Junior Investigator, Vulnerable Populations

Project Title: Promoting Paternal Involvement in African-American Non-resident Fathers Via Faith-Based Parent Training

"I applied for the New Connections Award because I saw the program as an opportunity to expand my career as a whole and my abilities as a researcher. I'm proud to be a recipient of this award and to be a member of the RWJF family. The entire experience has been stellar. The New Connections Award has had the greatest impact upon my ability to manage a large statistical database. The skills that are needed for successful data base management are totally separate from the skills you need to analyze data, and this study has afforded me the opportunity to become more proficient in both. I feel like I'm now more of a partner with my statistician, rather than solely a recipient of his expertise."



Project Description

Paternal Involvement is important to the development of healthy children and the well-being of fathers and families. However, two-thirds of African-American children do not live with their fathers, and we know little about the reasons fathers and children are separated. Julion hypothesizes that church-partnered initiatives hold great promise as implementation sites for parent training interventions, based upon the historically important role of African American churches in implementing change in the African American community.

Her research specifically aims to examine socio-demographic and contextual variables related to parental involvement with the aim of developing strategies that can be implemented within or in partnership with church-partnered settings to increase and maintain parental involvement among young African American fathers who do not live in the same home as their children.

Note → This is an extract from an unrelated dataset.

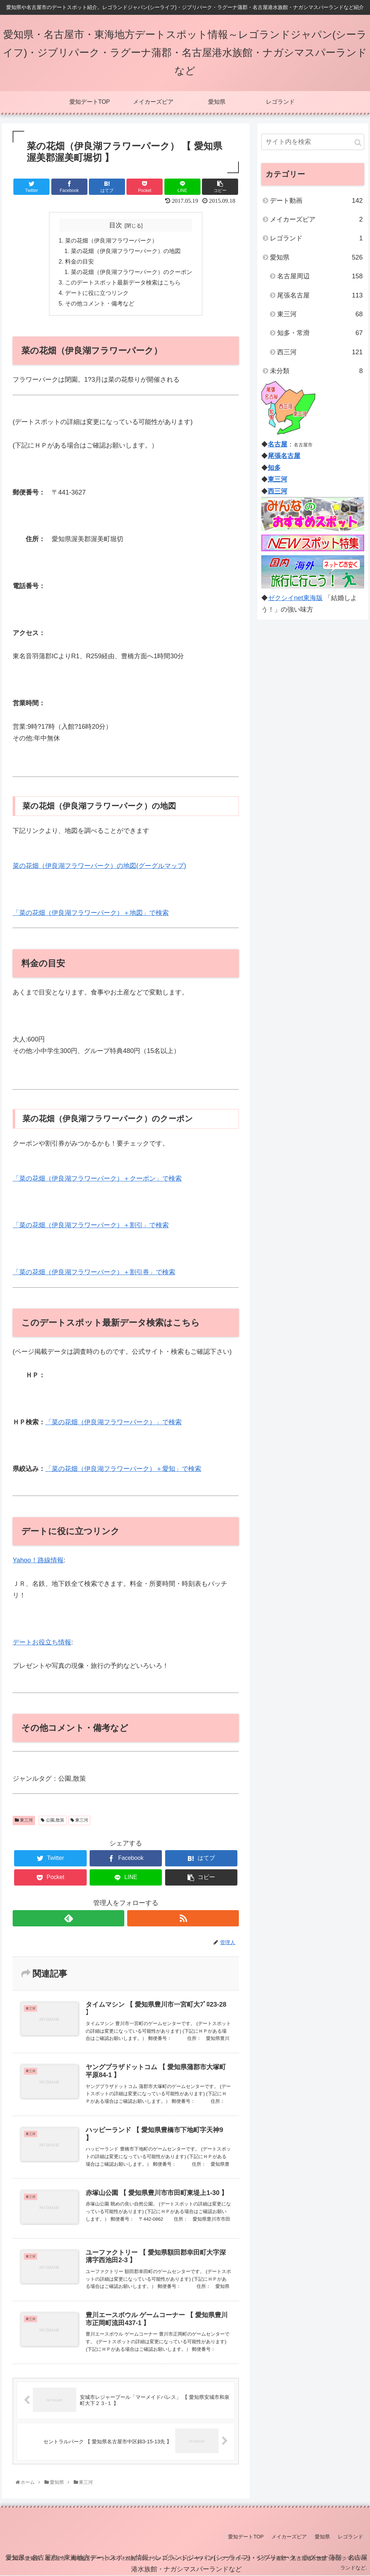 The height and width of the screenshot is (2576, 370). I want to click on 愛知県, so click(316, 257).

She will conduct a secondary data analysis using data from the Fragile Families and Child Wellbeing Study, the largest study examining relationships among unmarried couples with a specific emphasis on learning more about fathers. Julion will conduct structural equation modeling to examine the relationships between study variables and parental involvement.

Factors that are found to be associated with greater parental involvement can subsequently guide effective and contextually-relevant interventions for young African American fathers who do not live in the same home as their children.

Biography

Wrenetha Julion, D.N.Sc., M.P.H., is a registered nurse who has worked in the areas of women's and children's health and community health for her entire nursing career. She earned her bachelors of science in nursing from Southern Illinois University at Edwardsville; dual masters degrees in nursing and public health from the University of Illinois at Chicago; and her doctorate in nursing from Rush University in Chicago.

Julion has actively been involved in nursing education for the past 10 years and serves as an assistant professor at Rush University College of Nursing. In addition, Julion is co-investigator on a study funded by the National Institutes of Health to examine parent participation in preventive parent training programs; and she is co-author of the Chicago Parent Program. Her individual research efforts focus on learning more about factors that influence African American fathers' involvement with their non-resident children, and her ultimate goal is to develop and implement fatherhood programs to increase father involvement. Julion is married with three children.